* **ACTIVITY**
Repeat the records below exactly, leaving out any pictures.

[Opening DATASET EXCERPTS section]

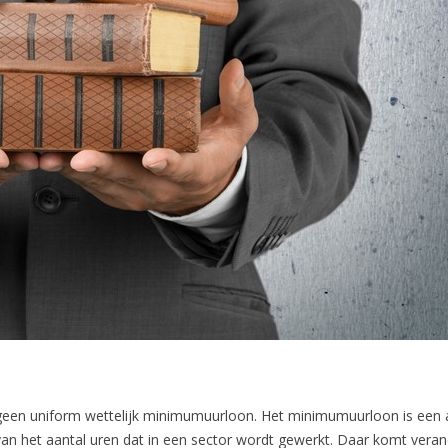
en uniform wettelijk minimumuurloon. Het minimumuurloon is een af
 van het aantal uren dat in een sector wordt gewerkt. Daar komt vera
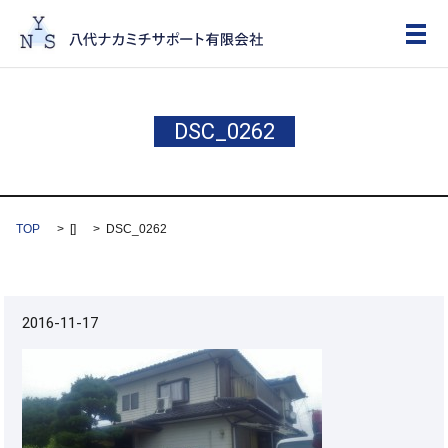
メ
DSC_0262
TOP
[]
DSC_0262
2016-11-17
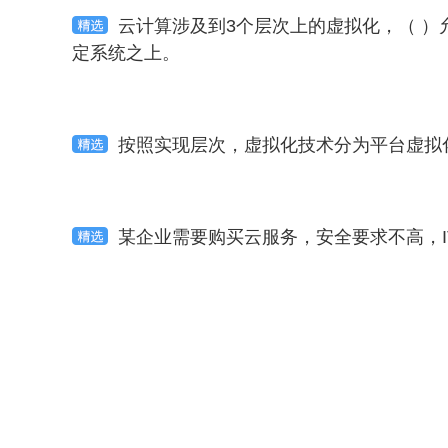
云计算涉及到3个层次上的虚拟化，（ 
定系统之上。
按照实现层次，虚拟化技术分为平台虚拟
某企业需要购买云服务，安全要求不高，
应购买（ ）服务。
对于国家机关、金融部门等重要信息部门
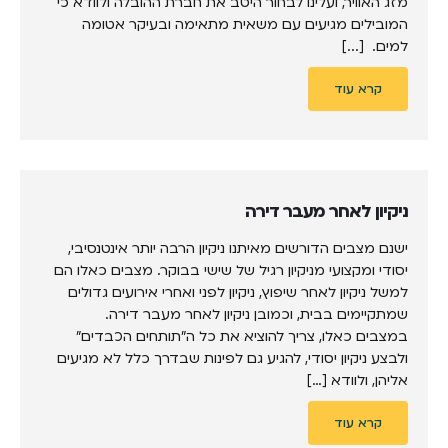
מזג האוויר, ועלינו לבחור היטב את חברת ההובלה ולוודא כי
המובילים מגיעים עם משאית מתאימה ובעיקר אטומה
למים. [...]
קרא עוד
ניקיון לאחר מעבר דירה
ישנם מצבים הדורשים מאיתנו ניקיון הרבה יותר אינטנסיבי,
יסודי ומקצועי מניקיון רגיל של שישי בבוקר. מצבים כאלו הם
למשל ניקיון לאחר שיפוץ, ניקיון לפני ואחרי אירועים גדולים
שמתקיימים בבית, וכמובן ניקיון לאחר מעבר דירה.
במצבים כאלו, צריך להוציא את כל ה"תותחים הכבדים"
ולבצע ניקיון יסודי, להגיע גם לפינות שבדרך כלל לא מגיעים
אליהן, ולוודא […]
קרא עוד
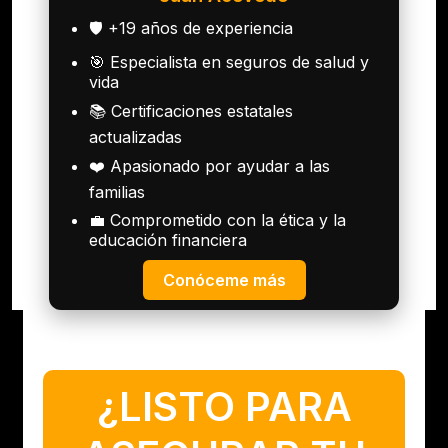
🛡️ +19 años de experiencia
🎯 Especialista en seguros de salud y
vida
📚 Certificaciones estatales
actualizadas
❤️ Apasionado por ayudar a las
familias
💼 Comprometido con la ética y la
educación financiera
Conóceme más
¿LISTO PARA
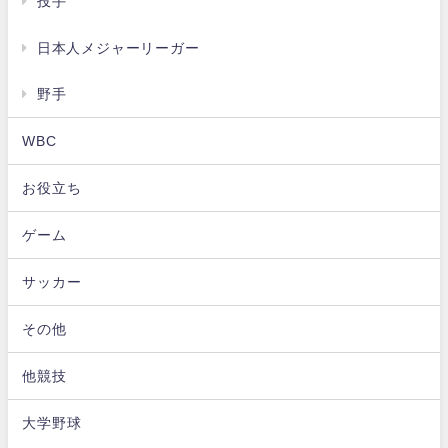
投手
日本人メジャーリーガー
野手
WBC
お役立ち
ゲーム
サッカー
その他
他競技
大学野球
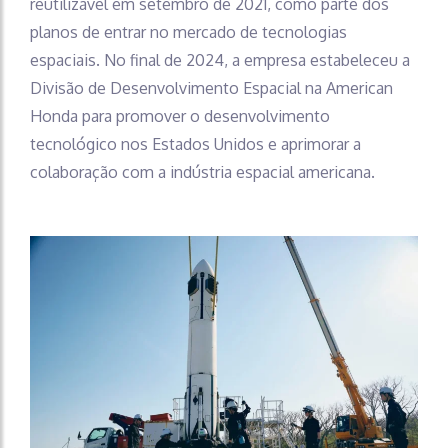
reutilizável em setembro de 2021, como parte dos
planos de entrar no mercado de tecnologias
espaciais. No final de 2024, a empresa estabeleceu a
Divisão de Desenvolvimento Espacial na American
Honda para promover o desenvolvimento
tecnológico nos Estados Unidos e aprimorar a
colaboração com a indústria espacial americana.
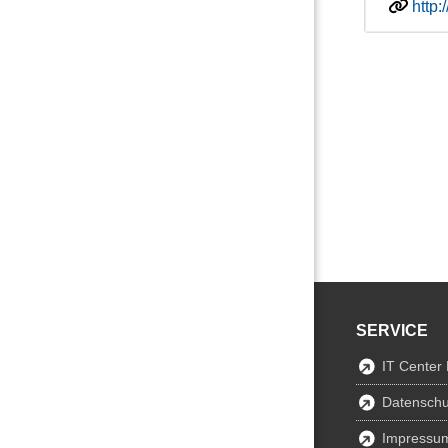
http
SERVICE
IT Center
Datenschu
Impressu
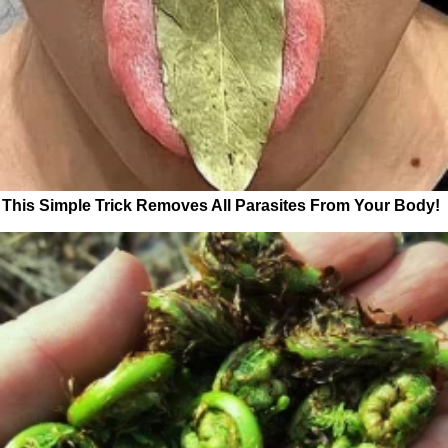
This Simple Trick Removes All Parasites From Your Body!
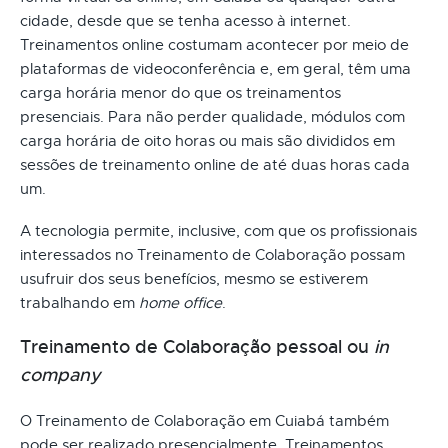
cidade, desde que se tenha acesso à internet.
Treinamentos online costumam acontecer por meio de
plataformas de videoconferência e, em geral, têm uma
carga horária menor do que os treinamentos
presenciais. Para não perder qualidade, módulos com
carga horária de oito horas ou mais são divididos em
sessões de treinamento online de até duas horas cada
um.
A tecnologia permite, inclusive, com que os profissionais
interessados no Treinamento de Colaboração possam
usufruir dos seus benefícios, mesmo se estiverem
trabalhando em
home office
.
Treinamento de Colaboração pessoal ou
in
company
O Treinamento de Colaboração em Cuiabá também
pode ser realizado presencialmente. Treinamentos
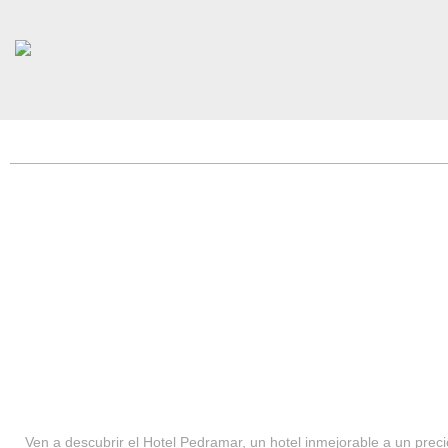
HOTEL PEDRAMAR ***
SERVICIOS
Ven a descubrir el Hotel Pedramar, un hotel inmejorable a un precio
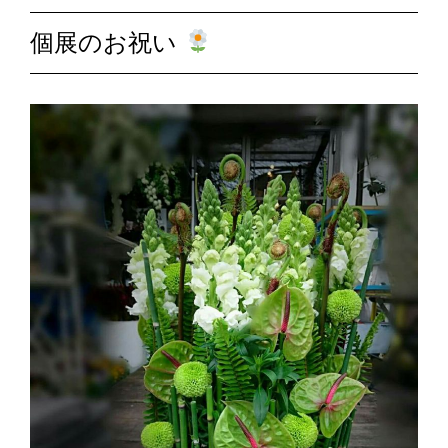
個展のお祝い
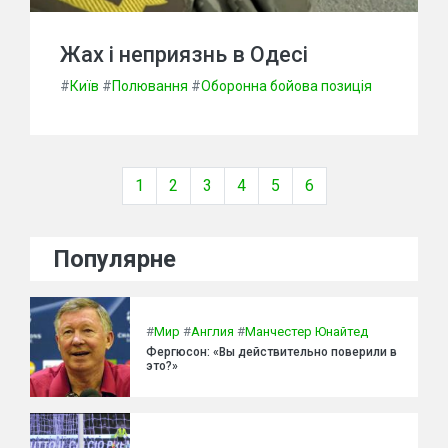
Жах і неприязнь в Одесі
#
Київ
#
Полювання
#
Оборонна бойова позиція
1
2
3
4
5
6
Популярне
#
Мир
#
Англия
#
Манчестер Юнайтед
Фергюсон: «Вы действительно поверили в
это?»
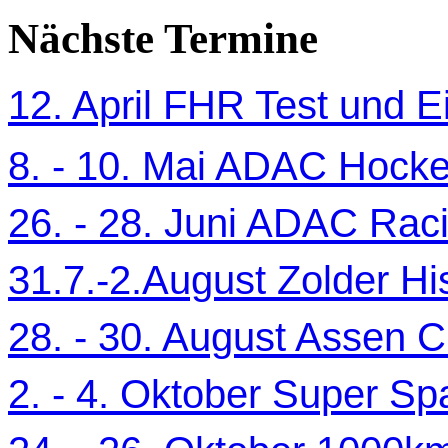
Nächste Termine
12. April FHR Test und Ei
8. - 10. Mai ADAC Hocke
26. - 28. Juni ADAC Ra
31.7.-2.August Zolder Hi
28. - 30. August Assen C
2. - 4. Oktober Super Sp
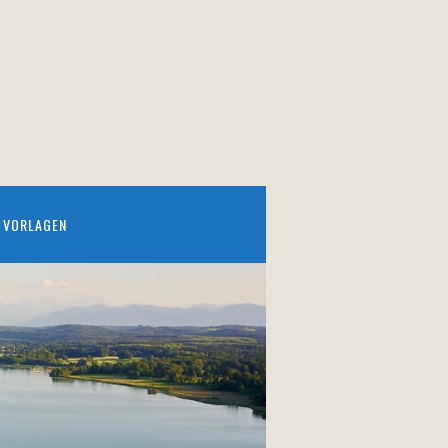
VORLAGEN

[Closing DATASET EXCERPTS section]

* **WRITTEN SOLUTION**
en uniform wettelijk minimumuurloon. Het minimumuurloon is een af
 van het aantal uren dat in een sector wordt gewerkt. Daar komt vera
メ
DSC_0262
TOP
[]
DSC_0262
2016-11-17
云计算涉及到3个层次上的虚拟化，（ 
定系统之上。
按照实现层次，虚拟化技术分为平台虚拟
某企业需要购买云服务，安全要求不高，
应购买（ ）服务。
对于国家机关、金融部门等重要信息部门
מזג האוויר, ועלינו לבחור היטב את חברת ההובלה ולוודא כי
המובילים מגיעים עם משאית מתאימה ובעיקר אטומה
למים. [...]
קרא עוד
ניקיון לאחר מעבר דירה
ישנם מצבים הדורשים מאיתנו ניקיון הרבה יותר אינטנסיבי,
יסודי ומקצועי מניקיון רגיל של שישי בבוקר. מצבים כאלו הם
למשל ניקיון לאחר שיפוץ, ניקיון לפני ואחרי אירועים גדולים
שמתקיימים בבית, וכמובן ניקיון לאחר מעבר דירה.
במצבים כאלו, צריך להוציא את כל ה"תותחים הכבדים"
ולבצע ניקיון יסודי, להגיע גם לפינות שבדרך כלל לא מגיעים
אליהן, ולוודא […]
קרא עוד
🛡️ +19 años de experiencia
🎯 Especialista en seguros de salud y
vida
📚 Certificaciones estatales
actualizadas
❤️ Apasionado por ayudar a las
familias
💼 Comprometido con la ética y la
educación financiera
Conóceme más
¿LISTO PARA
投手
日本人メジャーリーガー
野手
WBC
お役立ち
ゲーム
サッカー
その他
他競技
大学野球
reutilizável em setembro de 2021, como parte dos
planos de entrar no mercado de tecnologias
espaciais. No final de 2024, a empresa estabeleceu a
Divisão de Desenvolvimento Espacial na American
Honda para promover o desenvolvimento
tecnológico nos Estados Unidos e aprimorar a
colaboração com a indústria espacial americana.
http
SERVICE
IT Center
Datenschu
Impressu
This Simple Trick Removes All Parasites From Your Body!
cidade, desde que se tenha acesso à internet.
Treinamentos online costumam acontecer por meio de
plataformas de videoconferência e, em geral, têm uma
carga horária menor do que os treinamentos
presenciais. Para não perder qualidade, módulos com
carga horária de oito horas ou mais são divididos em
sessões de treinamento online de até duas horas cada
um.
A tecnologia permite, inclusive, com que os profissionais
interessados no Treinamento de Colaboração possam
usufruir dos seus benefícios, mesmo se estiverem
trabalhando em
home office
.
Treinamento de Colaboração pessoal ou
in
company
O Treinamento de Colaboração em Cuiabá também
pode ser realizado presencialmente. Treinamentos
HOTEL PEDRAMAR ***
SERVICIOS
Ven a descubrir el Hotel Pedramar, un hotel inmejorable a un precio
個展のお祝い
Жах і неприязнь в Одесі
#
Київ
#
Полювання
#
Оборонна бойова позиція
1
2
3
4
5
6
Популярне
#
Мир
#
Англия
#
Манчестер Юнайтед
Фергюсон: «Вы действительно поверили в
это?»
Nächste Termine
12. April FHR Test und Ei
8. - 10. Mai ADAC Hocke
26. - 28. Juni ADAC Ra
31.7.-2.August Zolder Hi
28. - 30. August Assen C
2. - 4. Oktober Super Sp
VORLAGEN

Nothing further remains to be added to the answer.